Ferris knows that Brownsville's was primarily a geriatric unit, occasionally admitting younger patients only once
in a blue, blue moon, towards its final time in operation. Ferris completely ignores the fact in today's paper that
the contract that she approved 5 months ago and told nobody about until 8 days ago is an extension for
Uniontown Hospital also to serve persons aged 18-55.
RANTS that she ignored the fact for today's publication
that this March contract that she approved and told nobody about for 5 months provided Uniontown Hospital
with its second -- not first -- provider number issued through VBH.  

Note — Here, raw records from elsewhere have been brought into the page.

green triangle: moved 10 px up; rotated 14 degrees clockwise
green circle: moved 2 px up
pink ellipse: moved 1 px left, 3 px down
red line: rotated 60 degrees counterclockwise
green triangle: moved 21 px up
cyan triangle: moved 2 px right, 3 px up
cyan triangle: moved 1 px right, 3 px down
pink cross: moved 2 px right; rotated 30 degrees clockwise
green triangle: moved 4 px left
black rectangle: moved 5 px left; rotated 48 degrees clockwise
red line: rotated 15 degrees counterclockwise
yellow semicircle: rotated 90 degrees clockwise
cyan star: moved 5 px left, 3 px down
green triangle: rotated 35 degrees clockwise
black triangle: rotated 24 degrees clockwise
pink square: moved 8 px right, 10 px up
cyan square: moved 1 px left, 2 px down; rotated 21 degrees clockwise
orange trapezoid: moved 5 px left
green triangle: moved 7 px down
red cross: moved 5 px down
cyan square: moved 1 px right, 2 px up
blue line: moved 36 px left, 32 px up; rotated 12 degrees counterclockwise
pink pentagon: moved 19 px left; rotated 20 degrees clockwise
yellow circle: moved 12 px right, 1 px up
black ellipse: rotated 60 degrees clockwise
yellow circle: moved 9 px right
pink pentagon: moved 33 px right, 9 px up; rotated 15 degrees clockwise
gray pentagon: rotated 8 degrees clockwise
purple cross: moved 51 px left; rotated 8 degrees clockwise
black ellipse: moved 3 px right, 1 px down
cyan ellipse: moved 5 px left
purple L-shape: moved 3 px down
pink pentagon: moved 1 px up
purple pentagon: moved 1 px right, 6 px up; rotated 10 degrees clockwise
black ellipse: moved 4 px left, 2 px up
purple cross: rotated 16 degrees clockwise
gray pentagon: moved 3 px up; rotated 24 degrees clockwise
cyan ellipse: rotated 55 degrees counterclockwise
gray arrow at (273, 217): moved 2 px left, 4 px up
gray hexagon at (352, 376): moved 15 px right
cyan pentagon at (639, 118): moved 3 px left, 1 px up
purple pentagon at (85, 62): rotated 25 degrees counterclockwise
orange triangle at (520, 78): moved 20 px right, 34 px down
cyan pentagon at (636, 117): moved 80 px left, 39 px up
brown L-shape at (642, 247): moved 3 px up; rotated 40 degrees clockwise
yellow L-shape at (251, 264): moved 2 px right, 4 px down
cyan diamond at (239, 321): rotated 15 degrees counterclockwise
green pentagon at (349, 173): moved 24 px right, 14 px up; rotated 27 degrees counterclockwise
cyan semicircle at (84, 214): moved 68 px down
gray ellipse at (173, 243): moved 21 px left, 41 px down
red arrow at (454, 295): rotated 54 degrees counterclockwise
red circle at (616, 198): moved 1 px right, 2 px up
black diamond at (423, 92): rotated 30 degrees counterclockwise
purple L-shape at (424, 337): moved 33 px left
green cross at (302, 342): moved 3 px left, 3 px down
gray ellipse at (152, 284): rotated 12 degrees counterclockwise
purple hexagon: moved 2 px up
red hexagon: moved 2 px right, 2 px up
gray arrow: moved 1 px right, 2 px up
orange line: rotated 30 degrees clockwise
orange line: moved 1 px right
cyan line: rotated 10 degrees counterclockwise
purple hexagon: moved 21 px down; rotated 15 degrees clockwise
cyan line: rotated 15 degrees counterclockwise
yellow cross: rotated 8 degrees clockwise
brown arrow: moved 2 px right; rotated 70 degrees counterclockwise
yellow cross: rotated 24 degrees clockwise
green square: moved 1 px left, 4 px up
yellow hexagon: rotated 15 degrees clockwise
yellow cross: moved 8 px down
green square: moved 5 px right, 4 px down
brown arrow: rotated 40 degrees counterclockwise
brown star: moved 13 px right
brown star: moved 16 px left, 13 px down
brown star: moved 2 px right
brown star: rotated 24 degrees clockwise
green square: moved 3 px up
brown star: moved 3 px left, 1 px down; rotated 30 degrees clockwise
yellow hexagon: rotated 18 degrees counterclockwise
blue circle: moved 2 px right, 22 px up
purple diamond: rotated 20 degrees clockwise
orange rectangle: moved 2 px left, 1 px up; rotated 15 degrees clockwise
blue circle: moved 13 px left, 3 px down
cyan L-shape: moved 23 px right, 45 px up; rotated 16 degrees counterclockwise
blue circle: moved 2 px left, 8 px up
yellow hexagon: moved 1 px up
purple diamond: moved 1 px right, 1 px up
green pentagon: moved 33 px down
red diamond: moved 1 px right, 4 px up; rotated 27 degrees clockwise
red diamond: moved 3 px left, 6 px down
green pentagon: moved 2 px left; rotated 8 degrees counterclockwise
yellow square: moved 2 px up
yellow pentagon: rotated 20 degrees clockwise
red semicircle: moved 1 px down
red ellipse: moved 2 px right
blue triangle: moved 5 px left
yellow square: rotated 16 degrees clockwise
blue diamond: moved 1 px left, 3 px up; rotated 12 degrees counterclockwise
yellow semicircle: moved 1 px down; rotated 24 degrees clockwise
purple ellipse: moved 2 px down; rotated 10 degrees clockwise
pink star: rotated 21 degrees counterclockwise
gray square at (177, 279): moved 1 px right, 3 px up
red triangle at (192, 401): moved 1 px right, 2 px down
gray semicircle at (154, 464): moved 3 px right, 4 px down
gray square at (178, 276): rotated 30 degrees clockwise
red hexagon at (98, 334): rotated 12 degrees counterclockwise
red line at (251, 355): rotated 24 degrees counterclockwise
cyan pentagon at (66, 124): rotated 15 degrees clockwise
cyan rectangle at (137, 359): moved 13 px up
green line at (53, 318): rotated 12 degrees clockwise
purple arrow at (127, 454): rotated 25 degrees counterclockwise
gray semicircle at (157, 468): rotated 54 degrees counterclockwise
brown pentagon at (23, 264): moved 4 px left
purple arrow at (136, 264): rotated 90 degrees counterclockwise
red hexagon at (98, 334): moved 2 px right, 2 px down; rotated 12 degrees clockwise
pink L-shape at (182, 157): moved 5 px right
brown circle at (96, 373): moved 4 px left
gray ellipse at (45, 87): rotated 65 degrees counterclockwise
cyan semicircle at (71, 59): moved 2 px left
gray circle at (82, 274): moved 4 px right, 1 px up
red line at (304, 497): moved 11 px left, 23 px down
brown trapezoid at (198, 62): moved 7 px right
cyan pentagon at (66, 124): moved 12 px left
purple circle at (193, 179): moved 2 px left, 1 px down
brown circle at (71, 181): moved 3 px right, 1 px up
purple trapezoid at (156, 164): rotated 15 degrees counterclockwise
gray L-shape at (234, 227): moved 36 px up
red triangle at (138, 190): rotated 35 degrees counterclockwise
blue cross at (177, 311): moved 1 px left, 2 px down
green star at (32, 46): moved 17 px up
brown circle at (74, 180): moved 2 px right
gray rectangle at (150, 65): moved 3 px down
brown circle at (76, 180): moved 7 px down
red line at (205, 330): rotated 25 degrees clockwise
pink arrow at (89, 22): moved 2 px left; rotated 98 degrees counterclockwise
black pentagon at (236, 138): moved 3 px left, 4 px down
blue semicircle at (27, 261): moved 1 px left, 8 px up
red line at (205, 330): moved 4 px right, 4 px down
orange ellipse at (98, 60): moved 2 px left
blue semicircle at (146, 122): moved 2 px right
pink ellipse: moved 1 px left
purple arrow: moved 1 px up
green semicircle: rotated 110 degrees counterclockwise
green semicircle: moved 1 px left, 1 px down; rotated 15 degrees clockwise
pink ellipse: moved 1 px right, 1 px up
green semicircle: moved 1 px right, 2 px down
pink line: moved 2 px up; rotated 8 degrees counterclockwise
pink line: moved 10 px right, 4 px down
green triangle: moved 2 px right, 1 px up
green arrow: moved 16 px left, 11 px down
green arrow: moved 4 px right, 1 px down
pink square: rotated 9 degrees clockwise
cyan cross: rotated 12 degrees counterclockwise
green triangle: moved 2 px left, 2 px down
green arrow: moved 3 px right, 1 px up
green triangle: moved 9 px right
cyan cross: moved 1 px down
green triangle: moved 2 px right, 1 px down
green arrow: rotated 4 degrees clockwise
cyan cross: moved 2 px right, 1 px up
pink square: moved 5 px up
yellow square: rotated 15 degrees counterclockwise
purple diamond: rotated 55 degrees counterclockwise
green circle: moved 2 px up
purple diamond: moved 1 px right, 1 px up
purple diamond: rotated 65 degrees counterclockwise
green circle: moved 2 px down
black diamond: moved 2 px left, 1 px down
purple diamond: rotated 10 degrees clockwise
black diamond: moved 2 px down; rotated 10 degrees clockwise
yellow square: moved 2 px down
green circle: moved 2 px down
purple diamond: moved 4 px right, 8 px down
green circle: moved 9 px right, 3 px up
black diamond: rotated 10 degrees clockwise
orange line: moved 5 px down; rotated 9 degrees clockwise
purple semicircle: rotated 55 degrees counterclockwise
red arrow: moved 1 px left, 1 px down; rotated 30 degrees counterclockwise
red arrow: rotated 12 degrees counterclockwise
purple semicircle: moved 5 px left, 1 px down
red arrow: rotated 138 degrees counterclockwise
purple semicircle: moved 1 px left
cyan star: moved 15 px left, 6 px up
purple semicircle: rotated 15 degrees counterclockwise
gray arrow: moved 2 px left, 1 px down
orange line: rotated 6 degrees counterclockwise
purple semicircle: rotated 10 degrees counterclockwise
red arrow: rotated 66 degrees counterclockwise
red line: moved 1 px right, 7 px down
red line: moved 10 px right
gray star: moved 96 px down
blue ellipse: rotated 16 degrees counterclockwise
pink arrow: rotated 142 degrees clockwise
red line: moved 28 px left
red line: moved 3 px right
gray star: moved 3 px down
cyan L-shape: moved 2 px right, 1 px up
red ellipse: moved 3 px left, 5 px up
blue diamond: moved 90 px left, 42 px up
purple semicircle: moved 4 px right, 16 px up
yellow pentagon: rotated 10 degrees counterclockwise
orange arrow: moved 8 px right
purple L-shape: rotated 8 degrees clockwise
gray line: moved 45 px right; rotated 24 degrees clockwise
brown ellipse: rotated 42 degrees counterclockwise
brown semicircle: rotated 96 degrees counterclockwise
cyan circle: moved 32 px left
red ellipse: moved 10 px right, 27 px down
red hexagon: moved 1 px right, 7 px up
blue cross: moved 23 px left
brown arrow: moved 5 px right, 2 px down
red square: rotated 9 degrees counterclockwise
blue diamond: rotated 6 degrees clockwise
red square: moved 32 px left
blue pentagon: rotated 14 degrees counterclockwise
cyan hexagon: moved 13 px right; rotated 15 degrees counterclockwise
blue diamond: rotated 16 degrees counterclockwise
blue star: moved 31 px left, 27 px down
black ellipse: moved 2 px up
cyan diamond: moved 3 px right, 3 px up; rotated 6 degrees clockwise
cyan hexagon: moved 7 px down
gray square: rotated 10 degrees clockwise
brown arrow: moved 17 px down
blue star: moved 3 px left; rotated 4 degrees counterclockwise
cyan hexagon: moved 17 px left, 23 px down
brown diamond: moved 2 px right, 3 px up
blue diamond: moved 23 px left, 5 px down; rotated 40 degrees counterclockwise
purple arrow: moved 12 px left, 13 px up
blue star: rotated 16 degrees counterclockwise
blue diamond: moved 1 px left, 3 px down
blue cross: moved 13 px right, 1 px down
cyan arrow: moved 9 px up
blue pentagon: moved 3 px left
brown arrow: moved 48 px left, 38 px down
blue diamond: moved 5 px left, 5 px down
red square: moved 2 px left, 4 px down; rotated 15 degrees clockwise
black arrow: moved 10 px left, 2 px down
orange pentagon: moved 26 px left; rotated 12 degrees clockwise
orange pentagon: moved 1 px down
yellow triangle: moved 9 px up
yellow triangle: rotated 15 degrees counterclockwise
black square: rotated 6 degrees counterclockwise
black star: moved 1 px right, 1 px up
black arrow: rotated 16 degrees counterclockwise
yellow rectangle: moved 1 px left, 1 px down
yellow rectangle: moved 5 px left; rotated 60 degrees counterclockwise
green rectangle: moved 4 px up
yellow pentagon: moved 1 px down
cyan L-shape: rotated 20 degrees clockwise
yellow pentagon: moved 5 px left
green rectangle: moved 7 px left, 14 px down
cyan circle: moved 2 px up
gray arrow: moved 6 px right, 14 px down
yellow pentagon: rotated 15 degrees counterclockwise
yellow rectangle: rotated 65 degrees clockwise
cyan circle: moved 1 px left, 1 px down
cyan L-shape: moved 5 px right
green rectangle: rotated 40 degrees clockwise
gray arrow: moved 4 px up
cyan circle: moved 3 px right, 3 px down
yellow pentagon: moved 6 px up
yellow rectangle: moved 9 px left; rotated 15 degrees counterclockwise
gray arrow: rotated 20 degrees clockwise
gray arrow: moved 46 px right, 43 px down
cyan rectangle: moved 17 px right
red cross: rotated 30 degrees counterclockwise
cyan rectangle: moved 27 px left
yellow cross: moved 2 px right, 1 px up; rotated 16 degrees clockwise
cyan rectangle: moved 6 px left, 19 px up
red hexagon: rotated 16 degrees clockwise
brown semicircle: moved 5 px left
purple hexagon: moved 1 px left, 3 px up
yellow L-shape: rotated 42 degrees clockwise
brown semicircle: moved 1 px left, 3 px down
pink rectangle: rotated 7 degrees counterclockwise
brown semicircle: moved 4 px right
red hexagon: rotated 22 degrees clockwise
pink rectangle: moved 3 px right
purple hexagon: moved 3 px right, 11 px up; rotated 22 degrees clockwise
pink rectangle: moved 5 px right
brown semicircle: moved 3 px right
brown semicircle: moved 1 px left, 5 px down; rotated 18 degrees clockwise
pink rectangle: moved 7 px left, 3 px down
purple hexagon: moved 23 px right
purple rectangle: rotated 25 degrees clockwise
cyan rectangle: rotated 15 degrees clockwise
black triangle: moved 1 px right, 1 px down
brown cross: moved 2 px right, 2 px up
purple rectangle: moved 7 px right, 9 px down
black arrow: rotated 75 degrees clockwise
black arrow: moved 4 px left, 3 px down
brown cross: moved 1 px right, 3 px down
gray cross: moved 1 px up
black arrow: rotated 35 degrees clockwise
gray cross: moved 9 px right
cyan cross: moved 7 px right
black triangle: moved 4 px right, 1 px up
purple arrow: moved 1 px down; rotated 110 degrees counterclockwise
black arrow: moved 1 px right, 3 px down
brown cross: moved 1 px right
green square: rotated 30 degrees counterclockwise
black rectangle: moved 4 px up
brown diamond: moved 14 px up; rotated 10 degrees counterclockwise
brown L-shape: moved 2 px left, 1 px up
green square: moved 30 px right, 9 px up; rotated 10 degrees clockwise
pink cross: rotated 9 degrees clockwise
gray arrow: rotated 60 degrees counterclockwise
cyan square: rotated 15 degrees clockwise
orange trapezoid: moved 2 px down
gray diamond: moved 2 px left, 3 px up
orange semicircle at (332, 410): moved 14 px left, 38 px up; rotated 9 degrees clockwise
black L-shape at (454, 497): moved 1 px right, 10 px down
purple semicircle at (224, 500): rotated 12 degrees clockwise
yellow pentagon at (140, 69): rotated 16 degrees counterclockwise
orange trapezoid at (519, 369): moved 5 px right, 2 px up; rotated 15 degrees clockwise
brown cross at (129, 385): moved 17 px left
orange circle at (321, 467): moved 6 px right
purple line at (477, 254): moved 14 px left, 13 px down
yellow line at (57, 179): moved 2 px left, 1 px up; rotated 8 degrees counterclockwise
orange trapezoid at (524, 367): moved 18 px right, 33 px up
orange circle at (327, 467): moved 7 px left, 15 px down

As for Ferris' comment in today's paper, "We have more say in patient care and discharge planning," this editor
has concerns because Ferris and the Uniontown Hospital CEO both refused comment here on the fact that one
Uniontown staff was fired after unethically drumming up inpatient business (by taking stacks of blank mental
health committment petitions to caregivers). Both Ferris and the Uniontown CEO did not comment, either, when
this editor asked last month about that hospital's sources' claims that calls sometimes are delayed to a county
delegate (Ferris also moonlights as a delegate and the rest are her FCBHA employees) for approval to start an
involuntary or voluntary petition process for admission, until delegates known to easily approve admissions are
working.

Correctly stated in the article is the comment that
"Ferris has been at the center of a flap tied to the hospital
entering into a contract in March."
But today's article fails to say that Ferris has nobody to blame but herself for
being at the center of the flap because she:

(a) never informed at least 2 of her 3 bosses, the county commissioners, until one week ago that she provided
approval 5 months ago for Uniontown Hospital to be issued its second VBH insurance provider number,
(b) told one commissioner she was hurt at work and unavailable to meet the week of July 16th with Highlands
staff after the Highlands CEO first wrote to commissioners for help,
(c) ignored two of her boss' demands for 4 weeks to explain how/who approved this second provider number,
(d) sent her bosses word that she would return to work Aug. 2 from a non-work related injury and returned Aug.
1,
(e) did not follow up as promised to contact the Highlands Hospital CEO directly after a conference call with
Ferris, Highlands CEO and a county commissioner had a bad connection,
(f) has not agreed to meet with Highlands staff to date,
(g) failed to inform her own two advisory boards of her actions 5 months ago, causing her board chairman to
call a special July meeting because the boards were in the dark, causing her own boards' bylaws to be
compromised,
(h) failed 5 months ago to follow state program regulations mandating that she should have announced a new
inpatient service for persons aged 18-55,
(i) ignored the obvious bigger question: who provided the initial letter of support for Uniontown to get its license
in the first place 3 years ago. Ignoring it leads only to public distrust and speculation that big business or an
unsavory politicial influenced the state to do so without Ferris' blessing.
(j) has caused people to wonder who's protecting her after ignoring 2 of her bosses' demands for a copy of a
contract with VBH that is not redacted and ignoring all attempts from 2 commissioners/bosses for explanations
during her 3-week absence from work.


Now it's safe to drink the morning tea without choking.

jt
12 Aug 12
copyright protected

(Editor's Note: This column at any time welcomes Ferris to contribute any written comment or rebuttal that --
minus F words, of course -- will be published exactly as she submits it, in its original form. This editor's only
conditions are that she states who provided that initial letter of support for Uniontown's license 3 years ago and
that she answer our thrice asked question -- i.e., whether a CRCSI doctor or county provider staff are eligible or
would be rejected due to a conflict of interest, to serve on her advisory boards).